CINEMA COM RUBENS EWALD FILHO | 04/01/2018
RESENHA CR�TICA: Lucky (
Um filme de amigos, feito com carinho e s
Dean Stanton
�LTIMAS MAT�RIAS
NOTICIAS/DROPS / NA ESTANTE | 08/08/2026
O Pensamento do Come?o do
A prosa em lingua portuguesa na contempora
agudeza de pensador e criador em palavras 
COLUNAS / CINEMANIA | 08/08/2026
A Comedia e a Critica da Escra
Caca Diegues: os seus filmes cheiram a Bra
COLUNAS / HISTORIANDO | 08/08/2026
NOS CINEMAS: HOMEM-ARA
------------------------
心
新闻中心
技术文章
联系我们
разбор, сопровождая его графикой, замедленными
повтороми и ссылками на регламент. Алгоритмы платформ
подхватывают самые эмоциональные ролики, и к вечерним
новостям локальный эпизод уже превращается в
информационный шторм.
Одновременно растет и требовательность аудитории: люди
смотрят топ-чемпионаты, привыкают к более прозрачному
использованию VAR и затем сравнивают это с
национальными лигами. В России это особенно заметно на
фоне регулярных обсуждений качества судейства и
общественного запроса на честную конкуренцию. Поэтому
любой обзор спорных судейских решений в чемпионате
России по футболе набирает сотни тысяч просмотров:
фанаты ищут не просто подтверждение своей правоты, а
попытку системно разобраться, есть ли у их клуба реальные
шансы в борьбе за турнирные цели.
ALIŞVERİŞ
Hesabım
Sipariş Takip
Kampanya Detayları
------------------------
Your assignment
Give back, exactly as written, the stretch from the line with "CINEMA COM RUBENS EWALD FILHO | 04/01/2018" through the line with "NOS CINEMAS: HOMEM-ARA", and no other lines from the records above.

Expected answer
CINEMA COM RUBENS EWALD FILHO | 04/01/2018
RESENHA CR�TICA: Lucky (
Um filme de amigos, feito com carinho e s
Dean Stanton
�LTIMAS MAT�RIAS
NOTICIAS/DROPS / NA ESTANTE | 08/08/2026
O Pensamento do Come?o do
A prosa em lingua portuguesa na contempora
agudeza de pensador e criador em palavras 
COLUNAS / CINEMANIA | 08/08/2026
A Comedia e a Critica da Escra
Caca Diegues: os seus filmes cheiram a Bra
COLUNAS / HISTORIANDO | 08/08/2026
NOS CINEMAS: HOMEM-ARA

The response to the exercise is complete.